MLN Inference

Jun 8, 2018 00:52 · 858 words · 5 minute read

The inference module of PracMLN allows the user to well, perform inference using PracMLN. As per my GSoC proposal, this was the first portion of PracMLN I intended to speedup. Until few weeks ago, however, my only usage of PracMLN was limited to the GUI mlnlearn and mlnquery tools. To speedup the inference module via Cython, I had to first be able to use it. Thankfully, the documentation contains a handy reference. The test files also provided helpful insight in using PracMLN from Python.

Armed with this knowledge, I set about editing my first file, exact.py, adding typing information to variables. Along with reading the Cython documentation, which could be terse at times, I found the following video very helpful to get started.

Code Testing

As I proceeded, I realised there was no way for me to figure out if the changes I made weren’t breaking the code - and were indeed resulting in faster runtimes. A discussion with Daniel Nyga about this led me to realise, that in heading off straight to edit PracMLN code files, I was actually skipping the first and most important step of the process: code testing.

A quick test script later, I realised that no matter what edits I made (including added print statements), there were no effects on my output. Three frustration filled days and nights later, I realised I hadn’t setup my work environment correctly.

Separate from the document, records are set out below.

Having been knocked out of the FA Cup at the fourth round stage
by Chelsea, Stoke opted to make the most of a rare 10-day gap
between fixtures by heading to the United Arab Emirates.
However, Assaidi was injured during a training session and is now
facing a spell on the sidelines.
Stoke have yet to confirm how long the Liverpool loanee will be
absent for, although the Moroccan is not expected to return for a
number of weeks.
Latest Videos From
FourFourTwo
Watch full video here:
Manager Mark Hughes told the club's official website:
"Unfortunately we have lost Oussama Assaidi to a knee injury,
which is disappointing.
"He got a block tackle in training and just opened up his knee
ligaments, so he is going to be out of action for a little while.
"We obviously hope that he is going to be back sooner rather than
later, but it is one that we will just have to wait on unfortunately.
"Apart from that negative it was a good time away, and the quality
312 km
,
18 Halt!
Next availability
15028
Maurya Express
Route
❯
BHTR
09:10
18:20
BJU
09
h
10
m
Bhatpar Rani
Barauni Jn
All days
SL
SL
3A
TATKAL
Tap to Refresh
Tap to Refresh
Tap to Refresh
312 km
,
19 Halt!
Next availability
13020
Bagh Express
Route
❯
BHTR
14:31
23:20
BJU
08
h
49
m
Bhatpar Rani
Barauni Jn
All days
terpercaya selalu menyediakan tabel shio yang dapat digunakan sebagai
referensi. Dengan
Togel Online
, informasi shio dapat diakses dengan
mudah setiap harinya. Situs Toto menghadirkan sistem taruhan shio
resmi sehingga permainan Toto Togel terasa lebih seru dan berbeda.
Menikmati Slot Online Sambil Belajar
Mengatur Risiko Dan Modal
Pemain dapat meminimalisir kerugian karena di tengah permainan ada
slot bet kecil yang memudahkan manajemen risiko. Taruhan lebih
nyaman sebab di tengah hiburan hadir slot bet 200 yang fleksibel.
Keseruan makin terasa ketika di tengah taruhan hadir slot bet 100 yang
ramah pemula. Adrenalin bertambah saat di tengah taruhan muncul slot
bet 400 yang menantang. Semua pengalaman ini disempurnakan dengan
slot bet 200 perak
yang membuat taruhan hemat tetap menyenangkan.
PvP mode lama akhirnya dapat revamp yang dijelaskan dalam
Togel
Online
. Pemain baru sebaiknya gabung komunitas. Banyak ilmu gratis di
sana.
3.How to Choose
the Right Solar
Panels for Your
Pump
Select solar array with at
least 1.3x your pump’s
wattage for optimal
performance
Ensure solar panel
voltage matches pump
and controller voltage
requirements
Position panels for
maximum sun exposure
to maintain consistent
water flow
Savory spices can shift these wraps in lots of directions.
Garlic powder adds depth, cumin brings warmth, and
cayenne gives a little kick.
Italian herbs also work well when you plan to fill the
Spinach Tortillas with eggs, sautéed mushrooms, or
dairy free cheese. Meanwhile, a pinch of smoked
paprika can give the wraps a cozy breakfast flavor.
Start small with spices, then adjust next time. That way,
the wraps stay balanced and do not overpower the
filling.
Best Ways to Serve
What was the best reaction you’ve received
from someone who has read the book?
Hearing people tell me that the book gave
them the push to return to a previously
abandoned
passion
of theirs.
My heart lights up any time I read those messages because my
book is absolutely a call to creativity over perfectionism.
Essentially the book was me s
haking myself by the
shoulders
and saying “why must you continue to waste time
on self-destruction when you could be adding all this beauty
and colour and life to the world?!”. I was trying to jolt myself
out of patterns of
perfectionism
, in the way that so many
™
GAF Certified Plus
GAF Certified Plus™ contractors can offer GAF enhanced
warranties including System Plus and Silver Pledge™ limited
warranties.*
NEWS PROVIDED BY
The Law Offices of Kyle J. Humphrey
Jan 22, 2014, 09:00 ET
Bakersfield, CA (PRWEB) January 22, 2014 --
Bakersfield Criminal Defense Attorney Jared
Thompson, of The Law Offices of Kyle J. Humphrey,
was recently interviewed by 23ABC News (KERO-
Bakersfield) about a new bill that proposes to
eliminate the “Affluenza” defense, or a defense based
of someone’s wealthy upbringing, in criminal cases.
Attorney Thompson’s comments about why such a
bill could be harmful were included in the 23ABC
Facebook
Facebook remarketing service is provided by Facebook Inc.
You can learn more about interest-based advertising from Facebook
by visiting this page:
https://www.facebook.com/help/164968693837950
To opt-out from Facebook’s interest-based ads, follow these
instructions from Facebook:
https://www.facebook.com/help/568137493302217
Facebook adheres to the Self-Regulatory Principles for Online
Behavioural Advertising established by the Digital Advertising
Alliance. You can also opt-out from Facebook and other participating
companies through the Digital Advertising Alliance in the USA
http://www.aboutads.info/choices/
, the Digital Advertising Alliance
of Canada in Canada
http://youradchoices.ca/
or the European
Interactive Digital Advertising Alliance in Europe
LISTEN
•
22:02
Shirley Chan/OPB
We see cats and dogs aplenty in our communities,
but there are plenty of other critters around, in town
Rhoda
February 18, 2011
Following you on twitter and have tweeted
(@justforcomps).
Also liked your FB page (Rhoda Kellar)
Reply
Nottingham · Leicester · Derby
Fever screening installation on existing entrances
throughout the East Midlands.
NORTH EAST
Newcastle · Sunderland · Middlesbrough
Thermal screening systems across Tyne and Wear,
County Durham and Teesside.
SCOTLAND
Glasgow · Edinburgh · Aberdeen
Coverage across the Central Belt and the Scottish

Note to Self: A good setup takes some time, but eventually saves even more time!

PracMLN Setup

Here is how PracMLN needs to be setup for development on a (linux) computer.

... $ git clone https://github.com/danielnyga/pracmln
... $ cd pracmln
... $ ln -s _version python3/pracmln/_version
... $ PYTHONPATH="${PYTHONPATH}:/ ... /pracmln/python3/"
... $ export PYTHONPATH

As you can see, after cloning the repo, a link needs to be inserted to the _version directory from inside the python3/pracmln folder. It is also essential to modify the PYTHONPATH. I spent a lot of time trying alternate ways to do this (different setup.py installs, various pip versions, etc), to avoid manually tweaking the PYTHONPATH, but to no avail. If you can figure out a different way to do this, please let me know!

Since my work involved comparing the runtimes of Python and Cython, I supplemented this with a setup where I had two virtual environments:

  1. A virtualenv with pip version downgraded to 9.0.3, and pracmln installed via pip, for use as a baseline when measuring runtimes. When using this, I would ensure that pracmln was explicitly removed from the PYTHONPATH.
  2. A virtualenv with all the pracmln requirements installed, but without pracmln itself. When using this environment, I could see the effect my edits were causing.

Most text editors don’t really support cython syntax highlighting. I therefore recommend installing atom, and then getting the handy language-cython package.

I was now ready to start testing my code using the following script (modified for MC-SAT).

The speedup obtained thus was … negligible.

Deciphering PracMLN

This was initially rather dissapointing, but in hindsight, should have been expected. Merely typing a few local variables doesn’t really modify the behaviour of the computationally intensive portions of any codebase. At the moment, however, I was very uncertain about this, or how to proceed. I would use the Cython annotation tool extensively (... $ cython -a ...), generate HTML files displaying a lot of yellow lines, hinting at possible optimisations, and then not know what to do about them. I decided to plough through the rest of the inference related code anyways, line by line, arbitrarily typing a few variables here and there. I marked edits and questions with a comment of the form # Q(gsoc): ..., to serve as a flag for review.

It did not help. At all.

This is plainly visible in the runtimes that can be inspected here. After discussing this with my mentor, Daniel Nyga, it became apparent that there was a lot more work to be done. Extensive use of Cython extension types needed to be made, to port the actual rate determining parts of PracMLN to statically compilable code. I had actually thought about this before, but abandoned the approach, because I was unable to understand clearly enough the class hierarchy of PracMLN. My lack of expertise in Markov Logic Networks didn’t help either. In fact, the UML diagrams I had generated to try to understand this were incredibly daunting.

UML Class Diagram for PracMLN (Python3)

UML Package Diagram for PracMLN (Python3)

Completely human readable diagram available on imgur:

A New Direction

Clearly, my GSoC project has many unanticipated challenges. But, as Daniel Nyga pointed out - every project does! It was naive of me to believe that my current knowledge would be sufficient to bring immense speedups to PracMLN within 2 weeks. While I don’t yet have any significant speedups to show for my work, I have learnt a lot of lessons! I have tried documenting some of them here. I will now try to surmount my fear of complex UML diagrams, revisit exact.pyx, and try to convert it entirely into a Cython extension type. I hope to have more positive content for my next blog post!